- Opening Delimiter -
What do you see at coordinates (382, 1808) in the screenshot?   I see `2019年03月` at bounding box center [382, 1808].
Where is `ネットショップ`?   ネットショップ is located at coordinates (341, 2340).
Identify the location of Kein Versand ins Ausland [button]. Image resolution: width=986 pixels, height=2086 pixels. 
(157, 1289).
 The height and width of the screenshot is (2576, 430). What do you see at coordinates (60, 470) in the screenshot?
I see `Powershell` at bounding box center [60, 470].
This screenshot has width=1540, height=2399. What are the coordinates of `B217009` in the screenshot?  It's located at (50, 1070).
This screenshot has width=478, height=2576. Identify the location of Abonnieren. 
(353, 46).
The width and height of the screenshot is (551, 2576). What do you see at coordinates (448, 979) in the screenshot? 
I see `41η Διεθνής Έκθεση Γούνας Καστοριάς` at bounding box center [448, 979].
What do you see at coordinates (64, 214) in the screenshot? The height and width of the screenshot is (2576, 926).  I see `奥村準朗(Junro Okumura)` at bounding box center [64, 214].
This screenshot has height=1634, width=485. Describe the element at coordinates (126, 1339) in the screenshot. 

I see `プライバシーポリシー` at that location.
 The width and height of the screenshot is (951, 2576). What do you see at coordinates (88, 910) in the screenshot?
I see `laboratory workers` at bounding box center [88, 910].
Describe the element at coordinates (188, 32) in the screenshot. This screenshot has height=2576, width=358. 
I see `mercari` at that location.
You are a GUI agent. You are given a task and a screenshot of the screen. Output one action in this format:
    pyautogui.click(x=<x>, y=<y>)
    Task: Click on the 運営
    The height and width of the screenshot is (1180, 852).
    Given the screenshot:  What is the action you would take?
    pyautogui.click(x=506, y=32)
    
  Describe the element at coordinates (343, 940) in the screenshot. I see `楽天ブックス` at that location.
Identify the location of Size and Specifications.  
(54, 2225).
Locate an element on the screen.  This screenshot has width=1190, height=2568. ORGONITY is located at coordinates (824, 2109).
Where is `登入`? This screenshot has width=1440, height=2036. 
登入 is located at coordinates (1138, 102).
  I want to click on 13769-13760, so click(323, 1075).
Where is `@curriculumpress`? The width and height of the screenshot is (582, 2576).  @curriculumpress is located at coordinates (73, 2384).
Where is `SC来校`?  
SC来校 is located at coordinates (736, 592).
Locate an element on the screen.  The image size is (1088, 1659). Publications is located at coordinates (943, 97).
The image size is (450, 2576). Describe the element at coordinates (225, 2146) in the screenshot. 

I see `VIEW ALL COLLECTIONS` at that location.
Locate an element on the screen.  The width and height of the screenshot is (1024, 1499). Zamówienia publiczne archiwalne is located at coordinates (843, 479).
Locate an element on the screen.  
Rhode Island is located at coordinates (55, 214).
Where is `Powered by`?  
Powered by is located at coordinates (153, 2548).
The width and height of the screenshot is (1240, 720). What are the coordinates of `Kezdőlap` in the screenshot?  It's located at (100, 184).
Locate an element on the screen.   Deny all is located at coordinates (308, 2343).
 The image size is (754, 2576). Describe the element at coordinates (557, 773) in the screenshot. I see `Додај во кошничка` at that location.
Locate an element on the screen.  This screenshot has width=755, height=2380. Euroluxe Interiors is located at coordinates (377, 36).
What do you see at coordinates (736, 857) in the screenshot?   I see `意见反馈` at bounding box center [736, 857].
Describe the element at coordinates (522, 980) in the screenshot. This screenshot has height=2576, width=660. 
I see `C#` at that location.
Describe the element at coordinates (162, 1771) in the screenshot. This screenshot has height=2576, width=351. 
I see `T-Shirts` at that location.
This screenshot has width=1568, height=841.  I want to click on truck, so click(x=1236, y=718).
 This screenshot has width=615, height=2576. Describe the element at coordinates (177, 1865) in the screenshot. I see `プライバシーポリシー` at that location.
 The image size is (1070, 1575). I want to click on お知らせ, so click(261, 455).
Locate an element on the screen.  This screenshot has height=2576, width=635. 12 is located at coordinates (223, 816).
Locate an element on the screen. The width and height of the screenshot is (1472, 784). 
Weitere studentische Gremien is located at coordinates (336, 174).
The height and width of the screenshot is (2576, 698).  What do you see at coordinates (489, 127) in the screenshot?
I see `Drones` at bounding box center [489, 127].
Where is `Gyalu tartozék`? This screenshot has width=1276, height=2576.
- Closing Delimiter -
TASK STATEMENT:
Restate the records word for word, keeping every line.

EXPECTED ANSWER:
What do you see at coordinates (382, 1808) in the screenshot?   I see `2019年03月` at bounding box center [382, 1808].
Where is `ネットショップ`?   ネットショップ is located at coordinates (341, 2340).
Identify the location of Kein Versand ins Ausland [button]. Image resolution: width=986 pixels, height=2086 pixels. 
(157, 1289).
 The height and width of the screenshot is (2576, 430). What do you see at coordinates (60, 470) in the screenshot?
I see `Powershell` at bounding box center [60, 470].
This screenshot has width=1540, height=2399. What are the coordinates of `B217009` in the screenshot?  It's located at (50, 1070).
This screenshot has width=478, height=2576. Identify the location of Abonnieren. 
(353, 46).
The width and height of the screenshot is (551, 2576). What do you see at coordinates (448, 979) in the screenshot? 
I see `41η Διεθνής Έκθεση Γούνας Καστοριάς` at bounding box center [448, 979].
What do you see at coordinates (64, 214) in the screenshot? The height and width of the screenshot is (2576, 926).  I see `奥村準朗(Junro Okumura)` at bounding box center [64, 214].
This screenshot has height=1634, width=485. Describe the element at coordinates (126, 1339) in the screenshot. 

I see `プライバシーポリシー` at that location.
 The width and height of the screenshot is (951, 2576). What do you see at coordinates (88, 910) in the screenshot?
I see `laboratory workers` at bounding box center [88, 910].
Describe the element at coordinates (188, 32) in the screenshot. This screenshot has height=2576, width=358. 
I see `mercari` at that location.
You are a GUI agent. You are given a task and a screenshot of the screen. Output one action in this format:
    pyautogui.click(x=<x>, y=<y>)
    Task: Click on the 運営
    The height and width of the screenshot is (1180, 852).
    Given the screenshot:  What is the action you would take?
    pyautogui.click(x=506, y=32)
    
  Describe the element at coordinates (343, 940) in the screenshot. I see `楽天ブックス` at that location.
Identify the location of Size and Specifications.  
(54, 2225).
Locate an element on the screen.  This screenshot has width=1190, height=2568. ORGONITY is located at coordinates (824, 2109).
Where is `登入`? This screenshot has width=1440, height=2036. 
登入 is located at coordinates (1138, 102).
  I want to click on 13769-13760, so click(323, 1075).
Where is `@curriculumpress`? The width and height of the screenshot is (582, 2576).  @curriculumpress is located at coordinates (73, 2384).
Where is `SC来校`?  
SC来校 is located at coordinates (736, 592).
Locate an element on the screen.  The image size is (1088, 1659). Publications is located at coordinates (943, 97).
The image size is (450, 2576). Describe the element at coordinates (225, 2146) in the screenshot. 

I see `VIEW ALL COLLECTIONS` at that location.
Locate an element on the screen.  The width and height of the screenshot is (1024, 1499). Zamówienia publiczne archiwalne is located at coordinates (843, 479).
Locate an element on the screen.  
Rhode Island is located at coordinates (55, 214).
Where is `Powered by`?  
Powered by is located at coordinates (153, 2548).
The width and height of the screenshot is (1240, 720). What are the coordinates of `Kezdőlap` in the screenshot?  It's located at (100, 184).
Locate an element on the screen.   Deny all is located at coordinates (308, 2343).
 The image size is (754, 2576). Describe the element at coordinates (557, 773) in the screenshot. I see `Додај во кошничка` at that location.
Locate an element on the screen.  This screenshot has width=755, height=2380. Euroluxe Interiors is located at coordinates (377, 36).
What do you see at coordinates (736, 857) in the screenshot?   I see `意见反馈` at bounding box center [736, 857].
Describe the element at coordinates (522, 980) in the screenshot. This screenshot has height=2576, width=660. 
I see `C#` at that location.
Describe the element at coordinates (162, 1771) in the screenshot. This screenshot has height=2576, width=351. 
I see `T-Shirts` at that location.
This screenshot has width=1568, height=841.  I want to click on truck, so click(x=1236, y=718).
 This screenshot has width=615, height=2576. Describe the element at coordinates (177, 1865) in the screenshot. I see `プライバシーポリシー` at that location.
 The image size is (1070, 1575). I want to click on お知らせ, so click(261, 455).
Locate an element on the screen.  This screenshot has height=2576, width=635. 12 is located at coordinates (223, 816).
Locate an element on the screen. The width and height of the screenshot is (1472, 784). 
Weitere studentische Gremien is located at coordinates (336, 174).
The height and width of the screenshot is (2576, 698).  What do you see at coordinates (489, 127) in the screenshot?
I see `Drones` at bounding box center [489, 127].
Where is `Gyalu tartozék`? This screenshot has width=1276, height=2576.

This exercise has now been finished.